自从他镇守北境数十载以来,这北泱一带还算太平,不再是中原、北蒙和西域的三争之地。少年名将,自十二岁起打了二十几场胜仗,他国将领听到豪烈二字,便心有余悸。
梦爵捡起落在地上的苍鸟,麻利的把毛拔了个精光,飞身越过一到墙,对着屋里的人说“倾书,你来这十来天了,一直报怨北边的食物不和胃口,本将军今日亲自下厨,给你炖个苍鸟莲葵汤,包你喜欢!”
屋里的紫衣少女一脸欣喜的雀跃出来“真的么,表哥,想不到你还会下厨!倾书好期待哦!”
梦爵放下平日里的冰冷威风的面孔,露出难得的一笑“当然!谁让你是我可爱的小表妹呢!”

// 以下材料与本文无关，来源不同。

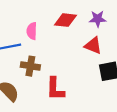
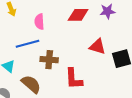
pink semicircle: (32, 31) -> (39, 22), moved
red triangle: (93, 46) -> (97, 47), moved

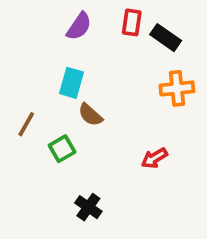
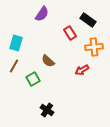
red rectangle: (132, 22) -> (70, 33), moved, turned -40
cyan rectangle: (71, 83) -> (16, 43), moved
red arrow: (154, 158) -> (82, 70), moved

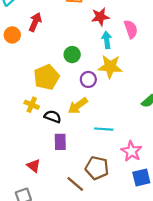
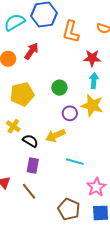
yellow pentagon: (46, 77) -> (22, 94), moved
brown pentagon: (97, 168) -> (69, 209), moved
brown line: (75, 184) -> (29, 191), moved

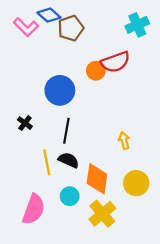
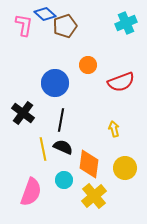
pink L-shape: (26, 27) -> (24, 25), turned -125
red semicircle: (115, 62) -> (121, 82), moved
black cross: (25, 123) -> (23, 113), size x1.6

“我就知道,这世上表哥对我最好了!”倾书柳眉一弯,杏目闪烁,嘴角的笑意更浓,原本清秀的脸蛋更多了几分娇媚之色。
梦爵捏了捏她小巧的鼻子,温柔的说道“等着啊,我一会就好!”
倾书望着他俊逸的背影痴的傻笑着。像梦爵这般英姿非凡,武艺卓群的少年将军,十个女子见了有九个要动心的。所以她每年都不辞辛苦的跋山涉水,千里而来北泱住上一阵子,为的就是稳住表哥的心,免得被别个女子勾了过去。
殊不知有个仙姿玉貌的绝色女子正朝着北泱而来,为的就是勾引她倾心爱慕的表哥豪烈将军。
为了尽快到达北泱,忆薰特意女扮男装快马加鞭的一路向北奔驰。她深知美貌有时候是利器,有时候是资本,有时候也是麻烦。因此她故意在脸上弄了两块黑乎乎的胎记,这副丑皮囊确实让她省了不少心,一路下来,连个正眼瞧她的人都没有。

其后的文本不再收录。